Late Friday, the NRSC, the campaign arm of the Senate Republicans, announced it was pouring $1 million into South Dakota to shore up GOP candidate Mike Rounds, long considered the presumptive front-runner for the seat. The move matches an earlier decision by Senate Democrats to aggressively contest the seat in South Dakota. The late moves are a parable for the underwhelming Republican performance this election.
The race to fill the seat of retiring Democrat Tom Johnson had long been considered a nearly certain pick-up for Republicans. While the upper plains have long sent Democrats to Congress, the states’ votes for federal office have increasingly mirrored their strong GOP preference in Presidential elections. The DC establishment quickly rallied around former GOP Governor Mike Rounds to complete a sweep of the Dakotas. His anemic campaign and the candidacy of a former favorite of the DC GOP establishment, former Sen. Larry Pressler, running as an independent, has made the race more competitive.
South Dakota is the second state once considered “safe” for the GOP to come into play late in the election. The other, of course, is Kansas where long-time incumbent GOP Sen. Pat Roberts faces an aggressive challenge from wealthy Independent candidate Greg Orman. Roberts chief weakness is that he doesn’t actually live in Kansas. He listed the address of two campaign donors, C. Duane and Phyllis Ross, on his voter registration.
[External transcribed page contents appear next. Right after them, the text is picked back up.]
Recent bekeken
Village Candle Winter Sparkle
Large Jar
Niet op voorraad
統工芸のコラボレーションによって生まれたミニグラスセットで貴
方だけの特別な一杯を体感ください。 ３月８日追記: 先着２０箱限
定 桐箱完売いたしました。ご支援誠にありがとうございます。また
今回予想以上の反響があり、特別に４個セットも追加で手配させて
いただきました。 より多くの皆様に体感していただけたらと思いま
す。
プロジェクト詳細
In addition to South Dakota, the NRSC also announced it is increasing its spending in 5 other states; Iowa, Colorado, Georgia, Alaska and New Hampshire. These states have been competitive the entire election cycle. Last week, the NRSC pulled its advertising out of Michigan, a state where the Republican candidate began the campaign ahead in the polls. In essence, the Republicans are shoring up their positions in battlegrounds that have been competitive since the start of the campaign.
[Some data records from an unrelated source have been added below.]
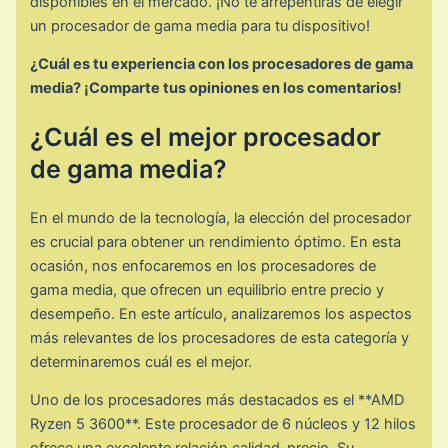
disponibles en el mercado. ¡No te arrepentirás de elegir
un procesador de gama media para tu dispositivo!
¿Cuál es tu experiencia con los procesadores de gama
media? ¡Comparte tus opiniones en los comentarios!
¿Cuál es el mejor procesador
de gama media?
En el mundo de la tecnología, la elección del procesador
es crucial para obtener un rendimiento óptimo. En esta
ocasión, nos enfocaremos en los procesadores de
gama media, que ofrecen un equilibrio entre precio y
desempeño. En este artículo, analizaremos los aspectos
más relevantes de los procesadores de esta categoría y
determinaremos cuál es el mejor.
Uno de los procesadores más destacados es el **AMD
Ryzen 5 3600**. Este procesador de 6 núcleos y 12 hilos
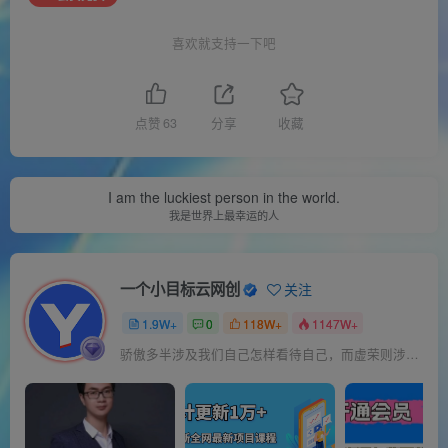
喜欢就支持一下吧
点赞
63
分享
收藏
I am the luckiest person in the world.
我是世界上最幸运的人
一个小目标云网创
关注
1.9W+
0
118W+
1147W+
骄傲多半涉及我们自己怎样看待自己，而虚荣则涉及我们想别人怎样看我们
Across Capitol Hill, in contrast, House Democrats have been pulling money out of races against incumbent GOP members and diverting the money to defend their own seats. Just a few months ago, House Democrats were confident they could cut into the GOP majority in the House, today, though, it seems they are just hoping to minimize the number of seats the Republicans gain in the House.
It is possible the trend in House races towards Republicans is an early warning signal of a wave that will ultimately benefit Republican Senate candidates. Perhaps the likeliest scenario is that the GOP picks up just enough Senate seats to capture a majority and then witness a number of Republican candidates fall 2-3 points short of gaining additional seats.
This is ultimately the tragedy of the NRSC move into South Dakota and its eventual move into Kansas. With Obama at historically low approval ratings and absolutely nothing “working” anywhere in the world, late GOP resources ought to be flowing into Virginia, Oregon, Minnesota or even New Mexico. The Republicans, benefiting from the most favorable election map in modern history, will probably hold on to gain a majority in the Senate.
It will be much the way the French “held on” to Verdun almost 100 years ago. They kept their position but were never again a significant fighting force.